Myth #3 Egg Yolks Should Not Be Eaten
This myth that egg whites are the greatest thing since sliced bread seems to be ingrained in our heads. No one separated egg whites a hundred years ago and we have been eating whole eggs for thousands of years. There’s a lot to like about egg yolks because they contain a fantastic nutrient profile. A large egg contains about 80 calories, 6 grams of quality protein, 5 grams of fat, and trace amounts of carbohydrates. One whole egg contains small amounts of almost every vitamin and mineral required by the human body: calcium, iodine, iron, manganese, phosphorus, potassium, selenium, zinc, vitamin A, vitamin D, vitamin E, omega-3-fatty-acids, B vitamins, (B1, B2, biotin, folate, B5, B12, choline, antioxidants — lutein and zeaxanthin — which help prevent eye degeneration and cataracts. Importantly, an egg contains 6 grams of protein, three in the egg white, and three in the egg yolk.
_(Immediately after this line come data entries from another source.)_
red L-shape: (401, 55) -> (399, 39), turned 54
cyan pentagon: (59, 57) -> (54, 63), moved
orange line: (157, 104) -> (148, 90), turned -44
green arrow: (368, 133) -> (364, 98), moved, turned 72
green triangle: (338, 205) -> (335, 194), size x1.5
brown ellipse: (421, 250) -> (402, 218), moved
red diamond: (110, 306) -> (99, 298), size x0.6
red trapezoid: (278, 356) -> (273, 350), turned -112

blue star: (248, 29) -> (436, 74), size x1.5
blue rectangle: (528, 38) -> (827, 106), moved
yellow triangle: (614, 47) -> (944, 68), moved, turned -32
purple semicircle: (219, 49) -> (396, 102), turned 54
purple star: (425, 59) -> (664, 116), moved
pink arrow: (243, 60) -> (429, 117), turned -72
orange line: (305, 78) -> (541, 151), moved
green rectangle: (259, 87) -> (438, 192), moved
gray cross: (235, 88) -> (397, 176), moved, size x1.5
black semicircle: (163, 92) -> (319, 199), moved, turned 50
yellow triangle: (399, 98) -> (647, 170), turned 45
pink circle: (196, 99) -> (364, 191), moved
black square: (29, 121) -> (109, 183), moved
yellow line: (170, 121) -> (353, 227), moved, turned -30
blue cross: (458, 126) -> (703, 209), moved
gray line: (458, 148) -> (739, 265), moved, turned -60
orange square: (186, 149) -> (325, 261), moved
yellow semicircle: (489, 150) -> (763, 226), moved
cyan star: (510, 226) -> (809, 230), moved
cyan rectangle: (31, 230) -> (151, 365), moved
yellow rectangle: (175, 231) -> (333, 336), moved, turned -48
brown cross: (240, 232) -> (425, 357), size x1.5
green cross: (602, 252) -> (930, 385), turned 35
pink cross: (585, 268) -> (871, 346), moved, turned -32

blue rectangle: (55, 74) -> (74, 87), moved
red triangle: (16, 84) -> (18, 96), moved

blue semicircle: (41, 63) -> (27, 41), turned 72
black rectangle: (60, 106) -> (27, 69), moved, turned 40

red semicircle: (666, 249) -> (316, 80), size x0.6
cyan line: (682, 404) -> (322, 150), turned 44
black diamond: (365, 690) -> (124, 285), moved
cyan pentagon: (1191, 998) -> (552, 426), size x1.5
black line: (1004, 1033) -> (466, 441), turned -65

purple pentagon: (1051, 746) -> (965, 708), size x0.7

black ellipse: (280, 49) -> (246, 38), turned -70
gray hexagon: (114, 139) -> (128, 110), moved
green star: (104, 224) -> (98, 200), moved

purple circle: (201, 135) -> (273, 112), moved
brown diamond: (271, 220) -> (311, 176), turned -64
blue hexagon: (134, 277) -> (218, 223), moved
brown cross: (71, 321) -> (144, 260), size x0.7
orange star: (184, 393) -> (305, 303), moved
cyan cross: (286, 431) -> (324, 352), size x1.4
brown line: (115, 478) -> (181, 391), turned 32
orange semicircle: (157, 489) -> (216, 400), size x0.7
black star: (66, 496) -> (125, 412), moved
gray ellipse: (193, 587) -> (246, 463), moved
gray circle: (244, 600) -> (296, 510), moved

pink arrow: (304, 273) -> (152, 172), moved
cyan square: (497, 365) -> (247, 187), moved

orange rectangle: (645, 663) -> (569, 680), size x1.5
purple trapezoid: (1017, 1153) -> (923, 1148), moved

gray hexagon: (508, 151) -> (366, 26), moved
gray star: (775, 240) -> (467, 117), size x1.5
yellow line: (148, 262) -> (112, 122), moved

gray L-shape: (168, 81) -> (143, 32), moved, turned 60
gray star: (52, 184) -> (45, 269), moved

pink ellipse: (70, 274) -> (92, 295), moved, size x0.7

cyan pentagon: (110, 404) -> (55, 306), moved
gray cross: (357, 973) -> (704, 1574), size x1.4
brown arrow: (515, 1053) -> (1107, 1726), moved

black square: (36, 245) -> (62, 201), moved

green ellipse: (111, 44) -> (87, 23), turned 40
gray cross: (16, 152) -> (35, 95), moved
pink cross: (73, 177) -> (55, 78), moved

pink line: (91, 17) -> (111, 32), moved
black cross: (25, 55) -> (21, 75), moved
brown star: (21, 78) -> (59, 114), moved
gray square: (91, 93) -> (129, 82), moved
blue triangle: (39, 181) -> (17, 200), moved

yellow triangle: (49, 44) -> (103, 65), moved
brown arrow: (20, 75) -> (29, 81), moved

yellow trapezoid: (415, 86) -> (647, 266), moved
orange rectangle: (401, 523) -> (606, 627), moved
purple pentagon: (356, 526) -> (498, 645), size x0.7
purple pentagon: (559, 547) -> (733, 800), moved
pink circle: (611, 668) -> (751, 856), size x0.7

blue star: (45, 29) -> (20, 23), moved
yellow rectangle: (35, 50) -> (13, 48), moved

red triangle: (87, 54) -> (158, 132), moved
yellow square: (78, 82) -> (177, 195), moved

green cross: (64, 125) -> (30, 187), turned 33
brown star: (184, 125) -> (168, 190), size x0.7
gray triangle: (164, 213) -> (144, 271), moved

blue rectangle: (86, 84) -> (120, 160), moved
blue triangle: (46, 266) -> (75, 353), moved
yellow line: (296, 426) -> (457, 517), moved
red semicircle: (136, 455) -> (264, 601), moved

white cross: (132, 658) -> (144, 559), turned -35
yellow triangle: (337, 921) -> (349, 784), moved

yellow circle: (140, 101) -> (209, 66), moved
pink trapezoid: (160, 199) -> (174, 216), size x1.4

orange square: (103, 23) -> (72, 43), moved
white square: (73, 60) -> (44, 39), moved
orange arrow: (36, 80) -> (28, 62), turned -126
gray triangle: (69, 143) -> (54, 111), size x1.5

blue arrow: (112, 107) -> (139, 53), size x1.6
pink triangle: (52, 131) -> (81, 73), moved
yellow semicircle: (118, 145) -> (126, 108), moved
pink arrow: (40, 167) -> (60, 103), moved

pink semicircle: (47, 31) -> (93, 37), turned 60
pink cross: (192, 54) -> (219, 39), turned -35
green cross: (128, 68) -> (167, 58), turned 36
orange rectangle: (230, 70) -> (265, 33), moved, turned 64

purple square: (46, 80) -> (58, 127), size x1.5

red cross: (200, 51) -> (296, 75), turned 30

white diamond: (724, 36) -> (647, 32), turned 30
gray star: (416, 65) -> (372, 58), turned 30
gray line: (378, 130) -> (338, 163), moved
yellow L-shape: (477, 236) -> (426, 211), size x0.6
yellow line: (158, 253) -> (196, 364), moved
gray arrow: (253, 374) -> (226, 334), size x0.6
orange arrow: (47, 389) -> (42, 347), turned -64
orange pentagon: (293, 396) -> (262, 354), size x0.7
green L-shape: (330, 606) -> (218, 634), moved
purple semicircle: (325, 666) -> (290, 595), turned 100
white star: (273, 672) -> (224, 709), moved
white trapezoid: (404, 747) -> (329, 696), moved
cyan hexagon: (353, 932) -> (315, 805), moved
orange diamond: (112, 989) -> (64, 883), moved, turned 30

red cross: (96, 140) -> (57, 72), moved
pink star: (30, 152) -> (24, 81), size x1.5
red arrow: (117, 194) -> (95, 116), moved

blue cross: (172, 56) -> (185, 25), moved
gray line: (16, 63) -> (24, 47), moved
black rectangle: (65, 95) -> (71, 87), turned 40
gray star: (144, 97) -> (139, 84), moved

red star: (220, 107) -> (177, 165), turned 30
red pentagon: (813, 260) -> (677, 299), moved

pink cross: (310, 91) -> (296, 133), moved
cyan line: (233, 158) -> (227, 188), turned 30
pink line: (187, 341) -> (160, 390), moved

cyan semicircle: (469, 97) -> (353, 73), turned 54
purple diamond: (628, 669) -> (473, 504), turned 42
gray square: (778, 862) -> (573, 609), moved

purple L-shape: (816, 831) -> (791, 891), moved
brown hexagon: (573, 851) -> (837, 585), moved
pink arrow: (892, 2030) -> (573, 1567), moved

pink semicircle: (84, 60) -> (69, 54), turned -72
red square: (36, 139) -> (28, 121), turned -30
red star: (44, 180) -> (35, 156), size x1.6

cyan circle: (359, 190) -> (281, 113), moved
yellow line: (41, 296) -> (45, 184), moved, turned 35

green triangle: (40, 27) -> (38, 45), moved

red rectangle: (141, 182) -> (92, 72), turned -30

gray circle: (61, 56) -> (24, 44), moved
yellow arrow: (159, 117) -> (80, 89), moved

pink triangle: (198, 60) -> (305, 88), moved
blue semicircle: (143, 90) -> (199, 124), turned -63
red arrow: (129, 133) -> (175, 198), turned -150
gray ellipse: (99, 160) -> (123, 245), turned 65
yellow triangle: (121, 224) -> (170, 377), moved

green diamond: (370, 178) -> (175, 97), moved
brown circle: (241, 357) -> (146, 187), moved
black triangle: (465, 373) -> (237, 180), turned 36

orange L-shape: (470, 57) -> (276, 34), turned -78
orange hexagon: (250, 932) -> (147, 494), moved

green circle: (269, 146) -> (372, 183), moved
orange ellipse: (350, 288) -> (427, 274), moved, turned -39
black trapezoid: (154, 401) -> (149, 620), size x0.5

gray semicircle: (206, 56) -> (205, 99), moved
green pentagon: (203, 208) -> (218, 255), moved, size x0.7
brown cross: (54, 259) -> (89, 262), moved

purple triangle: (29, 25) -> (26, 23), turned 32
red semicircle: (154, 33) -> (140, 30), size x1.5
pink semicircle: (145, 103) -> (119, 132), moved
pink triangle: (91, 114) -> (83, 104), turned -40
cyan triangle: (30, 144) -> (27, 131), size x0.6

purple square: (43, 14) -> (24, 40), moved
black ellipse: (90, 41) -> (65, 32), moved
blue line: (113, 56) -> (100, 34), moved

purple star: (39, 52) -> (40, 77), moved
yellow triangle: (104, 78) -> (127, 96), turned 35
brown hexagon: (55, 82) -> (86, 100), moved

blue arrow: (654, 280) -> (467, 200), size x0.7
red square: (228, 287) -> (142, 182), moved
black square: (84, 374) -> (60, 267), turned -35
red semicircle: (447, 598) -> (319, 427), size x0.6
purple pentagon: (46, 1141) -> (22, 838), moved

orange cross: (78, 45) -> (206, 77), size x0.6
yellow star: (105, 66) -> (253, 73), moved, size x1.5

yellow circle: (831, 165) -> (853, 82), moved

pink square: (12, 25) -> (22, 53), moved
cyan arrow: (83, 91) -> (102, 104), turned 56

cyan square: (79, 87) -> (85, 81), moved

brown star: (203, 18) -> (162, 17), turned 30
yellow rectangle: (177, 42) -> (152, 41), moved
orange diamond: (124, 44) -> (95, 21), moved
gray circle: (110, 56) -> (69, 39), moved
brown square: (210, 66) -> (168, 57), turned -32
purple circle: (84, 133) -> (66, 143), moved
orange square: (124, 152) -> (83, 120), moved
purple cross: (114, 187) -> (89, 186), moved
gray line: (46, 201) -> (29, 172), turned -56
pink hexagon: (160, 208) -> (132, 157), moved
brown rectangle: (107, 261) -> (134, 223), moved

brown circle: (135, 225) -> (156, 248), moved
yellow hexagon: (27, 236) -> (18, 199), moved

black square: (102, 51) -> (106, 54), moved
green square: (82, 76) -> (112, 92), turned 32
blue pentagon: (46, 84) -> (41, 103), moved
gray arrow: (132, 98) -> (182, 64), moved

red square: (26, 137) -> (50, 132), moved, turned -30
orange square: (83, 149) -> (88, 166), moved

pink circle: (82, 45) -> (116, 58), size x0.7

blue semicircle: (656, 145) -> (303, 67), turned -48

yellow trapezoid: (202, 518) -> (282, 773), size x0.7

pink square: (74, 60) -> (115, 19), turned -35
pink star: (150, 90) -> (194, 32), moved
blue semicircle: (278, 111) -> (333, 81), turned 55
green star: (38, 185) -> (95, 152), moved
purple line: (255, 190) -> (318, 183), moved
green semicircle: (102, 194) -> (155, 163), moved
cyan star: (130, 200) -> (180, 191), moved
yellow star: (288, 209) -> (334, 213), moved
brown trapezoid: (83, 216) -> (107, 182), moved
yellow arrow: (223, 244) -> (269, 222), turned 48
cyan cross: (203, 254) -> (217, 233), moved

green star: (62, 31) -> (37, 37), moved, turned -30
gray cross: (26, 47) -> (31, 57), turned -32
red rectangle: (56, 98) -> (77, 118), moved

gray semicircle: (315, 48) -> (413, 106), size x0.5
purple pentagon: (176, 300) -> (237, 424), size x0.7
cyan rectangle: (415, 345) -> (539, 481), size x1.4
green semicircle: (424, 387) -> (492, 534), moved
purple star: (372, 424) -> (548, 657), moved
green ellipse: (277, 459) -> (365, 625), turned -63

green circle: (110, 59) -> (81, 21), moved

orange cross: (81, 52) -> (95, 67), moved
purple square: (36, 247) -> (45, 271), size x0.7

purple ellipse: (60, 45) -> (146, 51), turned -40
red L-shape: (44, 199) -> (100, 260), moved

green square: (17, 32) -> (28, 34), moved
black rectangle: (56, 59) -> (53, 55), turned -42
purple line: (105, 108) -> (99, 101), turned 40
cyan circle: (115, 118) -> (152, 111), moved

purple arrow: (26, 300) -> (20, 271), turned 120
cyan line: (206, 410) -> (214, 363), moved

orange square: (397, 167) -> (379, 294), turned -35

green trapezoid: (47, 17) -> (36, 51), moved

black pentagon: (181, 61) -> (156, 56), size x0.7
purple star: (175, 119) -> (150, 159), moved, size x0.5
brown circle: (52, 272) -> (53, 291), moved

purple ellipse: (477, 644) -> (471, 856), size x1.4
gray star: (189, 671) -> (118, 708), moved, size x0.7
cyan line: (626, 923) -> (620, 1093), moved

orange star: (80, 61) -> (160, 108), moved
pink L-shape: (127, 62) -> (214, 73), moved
An egg is said to be a perfect protein, meaning that it contains all the essential amino acids in the proper amounts. However, this is only true if you eat the whole egg! If you remove the yolk and choose just the egg white, then the nutritional value of your egg changes considerably. The biological value (a measure of protein quality) is often evaluated by comparing it to eggs, which are given the perfect score of 100.
Myth #4 Eating Eggs Every Day is Bad for You
Daily consumption of eggs is fine. Besides giving you a great source of vitamins and nutrients, eggs also satisfy your hunger and do not raise your glucose levels. This is important if you are struggling to keep your sugars down if you have metabolic syndrome or type 2 diabetes. Each rider has their preference. Some pro racers eat 3 to 8 eggs on race day along with some pasta or rice. On lighter days, they may eat an avocado with eggs.
Myth #5 Eggs are Bad for Your Brain
Eggs are loaded with choline, an important nutrient for the brain. Choline is a lesser-known nutrient that is often grouped with the B-complex vitamins. Choline is an essential nutrient for necessary human health. It is required to synthesize the neurotransmitter acetylcholine and is also a component of cell membranes. Low choline intake is implicated in liver diseases, heart disease, and neurological disorders. Choline is especially important for pregnant women. Studies show that a low choline intake can raise the risk of neural tube defects and decrease cognitive function in the baby. The best sources of choline in the diet are egg yolks and beef liver. One large egg contains 113 mg of choline.
Nutrition Facts of Egg Whites and Whole Eggs
The chart below shows the nutritional differences between the egg white of a large egg and a whole, large egg:
|Egg White||Whole Egg|
|Protein||4 grams||6 grams|
|Fat||0 grams||5 grams|
|Cholesterol||0 grams||211 mg|
|Vitamin A||0% of the RDI||8% of the RDI|
|Vitamin B12||0% of the RDI||52% of the RDI|
|Vitamin B2||6% of the RDI||12% of the RDI|
|Vitamin B5||1% of the RDI||35% of the RDI|
|Vitamin D||0% of the RDI||21% of the RDI|
|Folate||0% of the RDI||29% of the RDI|
|Selenium||9% of the RDI||90% of the RDI|
As you can see, an egg white contains fewer calories and micronutrients, as well as less protein and fat, than a whole egg.
This protein is high-quality and complete, meaning it contains all nine essential amino acids in the amounts your body needs to function at its best.